Yesterday, I was attending the GTK developers meeting and I was asked by Federico what performances the BookmarkFile parser yields. I replied:

  ebassi:  f_lunch, I/O plays a big role. a file with 3000 bookmarks gets
           parsed in 2 seconds, more or less (cold cache).
  ebassi:  f_lunch, which, I think, is as good as it gets
  ebassi:  (3000 bookmarks == ~1.5 MB on disk)
  f_lunch: ebassi: any estimates for a 120 KB file?  my ~/.recently-used
           is 120 KB right now
  f_lunch: that would be 0.2 sec
  f_lunch: too slow :)

I did some more tests, with my profiling code turned off, just in order to measure raw timings (using /usr/bin/time), and it seems that I was wrong (and with this being my code and my brain-child I’m somewhat concerned on the state of my memory).

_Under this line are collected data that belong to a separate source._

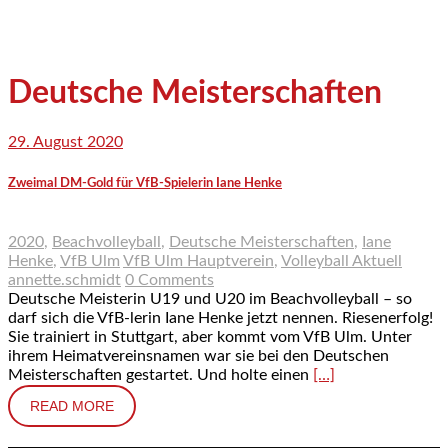
Deutsche Meisterschaften
29. August 2020
Zweimal DM-Gold für VfB-Spielerin Iane Henke
2020
,
Beachvolleyball
,
Deutsche Meisterschaften
,
Iane
Henke
,
VfB Ulm
VfB Ulm Hauptverein
,
Volleyball Aktuell
annette.schmidt
0 Comments
Deutsche Meisterin U19 und U20 im Beachvolleyball – so
darf sich die VfB-lerin Iane Henke jetzt nennen. Riesenerfolg!
Sie trainiert in Stuttgart, aber kommt vom VfB Ulm. Unter
ihrem Heimatvereinsnamen war sie bei den Deutschen
Meisterschaften gestartet. Und holte einen
[…]
READ MORE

The numbers returned by /usr/bin/time are 270% better (with cold cache):

  $ /usr/bin/time ./testbookmarkfile
  3360 bookmarks loaded successfully.
  0.74user 0.01system 0:00.83elapsed 91%CPU (0avgtext+0avgdata 0maxresident)k
  0inputs+0outputs (0major+1297minor)pagefaults 0swaps

And, in a warm cache case it yields timings that are 500% better than what I presumed:

  $ /usr/bin/time ./testbookmarkfile
  3360 bookmarks loaded successfully.
  0.35user 0.01system 0:00.43elapsed 86%CPU (0avgtext+0avgdata 0maxresident)k
  0inputs+0outputs (0major+1298minor)pagefaults 0swaps

The file-size is:

  $ ls -lk test-file.xbel | awk '{ print $5; }'

Which is ten times the size of Federico’s ~/.recently-used file. And this, I think, is as good as it gets. Further optimizations would be moving the namespace resolution inside GMarkup, and also the constant time accessing to an element’s attributes. These optimizations would remove the O(n) (where n := number of attributes) scans of the attributes list that the GBookmarkFile parser does when checking the attributes payload and when building the namespaces resolution hashtable.

Further optimization could target the I/O which, as I said on -devel, plays a big role for reading files bigger than the size of a page of VM; I’d like to try using mmap() when loading files, and check what timings this yields. Also, using mmap() and g_file_set_contents() would remove the need of file locking when reading/writing; right now, I’m using lockf(), which means that I must use O_RD | O_WR when I want to lock a file when reading it – this supposedly generates spurious write events in file monitoring systems like FAM.